Not being gay was very important to me. I would tell myself that because I didn’t have feelings for him, I wasn’t gay. But in retrospect, I did feel for him. I’m just not sure if it was confusion I felt.

Then I dig a little deeper and I think—but what if it was rape? Technically—legally—it was statutory rape. But I kept going back for years, even as an adult. I kept meeting him, and after each meeting, I would think: this is it; this is the last time. Was that my shame speaking?

“So you’re bi,” she’ll say, pulling me back into the cycle of self-doubt, half-truths, and gray areas. But she knows I’m not bi.

“I’m not bi.” I’ll scream at her, hurling the words her way and hoping she’ll receive their full impact. Wake up, I’ll think. Just listen to me. Stop confusing me. Let me stand my ground. But she defies me.

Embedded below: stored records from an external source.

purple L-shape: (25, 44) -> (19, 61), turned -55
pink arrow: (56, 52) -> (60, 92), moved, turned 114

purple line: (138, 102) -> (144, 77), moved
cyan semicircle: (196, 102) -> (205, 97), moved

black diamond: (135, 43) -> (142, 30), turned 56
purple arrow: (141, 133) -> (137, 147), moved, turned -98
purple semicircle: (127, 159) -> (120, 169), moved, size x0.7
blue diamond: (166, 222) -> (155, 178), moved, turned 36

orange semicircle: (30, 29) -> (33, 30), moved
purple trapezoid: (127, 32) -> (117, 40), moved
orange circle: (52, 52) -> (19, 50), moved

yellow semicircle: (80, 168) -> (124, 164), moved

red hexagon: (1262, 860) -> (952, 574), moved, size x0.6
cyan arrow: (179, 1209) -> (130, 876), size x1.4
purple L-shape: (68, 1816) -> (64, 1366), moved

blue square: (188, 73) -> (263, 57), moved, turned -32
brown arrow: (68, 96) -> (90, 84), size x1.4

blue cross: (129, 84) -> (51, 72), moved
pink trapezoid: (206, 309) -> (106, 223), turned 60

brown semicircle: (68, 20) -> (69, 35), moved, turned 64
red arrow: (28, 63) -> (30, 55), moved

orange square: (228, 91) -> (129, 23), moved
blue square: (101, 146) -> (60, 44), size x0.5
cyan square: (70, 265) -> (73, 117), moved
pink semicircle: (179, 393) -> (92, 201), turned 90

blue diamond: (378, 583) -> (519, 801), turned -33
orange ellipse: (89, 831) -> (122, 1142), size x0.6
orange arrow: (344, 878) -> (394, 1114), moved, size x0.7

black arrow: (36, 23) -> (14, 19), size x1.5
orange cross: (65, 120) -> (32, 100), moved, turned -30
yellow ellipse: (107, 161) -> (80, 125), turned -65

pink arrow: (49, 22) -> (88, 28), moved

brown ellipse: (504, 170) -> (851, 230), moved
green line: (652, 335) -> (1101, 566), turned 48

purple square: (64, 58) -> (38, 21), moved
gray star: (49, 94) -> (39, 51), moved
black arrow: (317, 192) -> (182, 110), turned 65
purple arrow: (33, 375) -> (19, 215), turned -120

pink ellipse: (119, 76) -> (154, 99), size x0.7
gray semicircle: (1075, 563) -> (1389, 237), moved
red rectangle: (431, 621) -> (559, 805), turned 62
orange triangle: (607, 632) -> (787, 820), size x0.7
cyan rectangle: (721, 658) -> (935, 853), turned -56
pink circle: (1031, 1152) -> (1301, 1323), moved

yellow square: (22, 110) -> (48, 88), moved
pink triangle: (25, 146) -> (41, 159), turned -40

“Well, how do you know?” she’ll ask innocently between sobs. Her frail shoulders jerk upwards violently, shaking unpredictably like unsteady luggage on a bumpy train.

“How do you know?” she’ll ask again, more composed this time.

And I’ll say something along the lines of “I just know.” I try to say it with finality, but I’m afraid she’ll sniff out the truth—that I don’t know. That denial is still appealing to me.

And then she becomes angry, justified, and ugly.

“So what was I? What were we?” she’ll ask, sweeping her arms around the living room. “What? Your cover story? Your beard? Your whole family—our kids!” she’ll exclaim, getting more and more hysterical.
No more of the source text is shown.